MBD first started with a 200-square-metre facility at JCU and has since secured project agreements to trial plants at the Tarong power station in Queensland, Earing power station in New South Wales and the Loy Yang power station in Victoria.
MBD is expected to shortly start construction of its commercial algal synthesiser at Tarong.
Bligh said it had the potential to expand to an 80-hectare demonstration plant in 2011, capable of producing 11 million litres of oil and 25,000t of stock feed for an investment of $25 million.
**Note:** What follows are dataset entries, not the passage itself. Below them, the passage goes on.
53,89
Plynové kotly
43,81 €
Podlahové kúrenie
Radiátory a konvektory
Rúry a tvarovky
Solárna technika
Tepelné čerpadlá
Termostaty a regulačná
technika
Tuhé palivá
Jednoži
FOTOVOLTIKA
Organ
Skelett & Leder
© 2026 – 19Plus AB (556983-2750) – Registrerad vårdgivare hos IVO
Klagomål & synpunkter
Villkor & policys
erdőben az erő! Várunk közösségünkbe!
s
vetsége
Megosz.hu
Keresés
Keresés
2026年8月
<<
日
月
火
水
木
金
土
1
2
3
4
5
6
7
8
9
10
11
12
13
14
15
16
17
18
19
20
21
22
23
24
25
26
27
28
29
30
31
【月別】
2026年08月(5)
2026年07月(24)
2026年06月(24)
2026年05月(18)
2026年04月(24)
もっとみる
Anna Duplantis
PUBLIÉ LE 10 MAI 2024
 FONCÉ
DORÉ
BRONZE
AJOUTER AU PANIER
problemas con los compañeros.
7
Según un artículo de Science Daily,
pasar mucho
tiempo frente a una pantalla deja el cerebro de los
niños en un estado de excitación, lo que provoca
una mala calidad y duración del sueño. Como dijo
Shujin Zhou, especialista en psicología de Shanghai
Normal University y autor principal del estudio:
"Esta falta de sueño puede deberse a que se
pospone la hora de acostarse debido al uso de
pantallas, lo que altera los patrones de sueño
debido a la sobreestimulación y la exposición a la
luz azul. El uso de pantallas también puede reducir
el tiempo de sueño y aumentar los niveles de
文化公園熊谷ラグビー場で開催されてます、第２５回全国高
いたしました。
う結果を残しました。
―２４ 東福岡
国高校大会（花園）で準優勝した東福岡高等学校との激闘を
“If captured CO2 can be recycled to be permanently stored in plastics, or to make large volumes of transport fuel and low methane-emission stock feed for farm animals, as two years of successful trials at JCU now show, Australia and the world may be about to turn an important corner on being able to set and attain significant CO2 emissions reduction targets,” she said.
While Anglo is now a cornerstone investor in MBD, French said he was concerned the Carbon Pollution Reduction Scheme in its current form would hinder investments of this nature by forcing coal companies to purchase permits instead.
“Over the past five years Anglo American has invested more than $100 million on emissions abatement technologies, including two waste coal mine gas power stations that together reduce Anglo’s greenhouse gas emissions by 2.3 million tonnes annually,” he said.
MBD is an unlisted public company backed by private equity.